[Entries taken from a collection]
+++

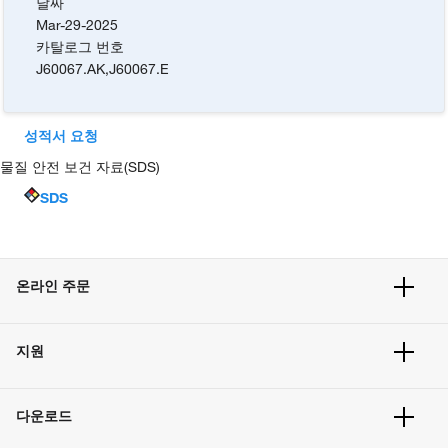
날짜
Mar-29-2025
카탈로그 번호
J60067.AK
,
J60067.E
성적서 요청
물질 안전 보건 자료(SDS)
SDS
온라인 주문
주문 현황
지원
주문 방법
빠른 주문
서비스 및 지원
벌크 주문
다운로드
고객 센터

+++

» TASK TO CARRY OUT:
Print the data again word for word, pictures excluded.

» RESPONSE BELOW:
날짜
Mar-29-2025
카탈로그 번호
J60067.AK
,
J60067.E
성적서 요청
물질 안전 보건 자료(SDS)
SDS
온라인 주문
주문 현황
지원
주문 방법
빠른 주문
서비스 및 지원
벌크 주문
다운로드
고객 센터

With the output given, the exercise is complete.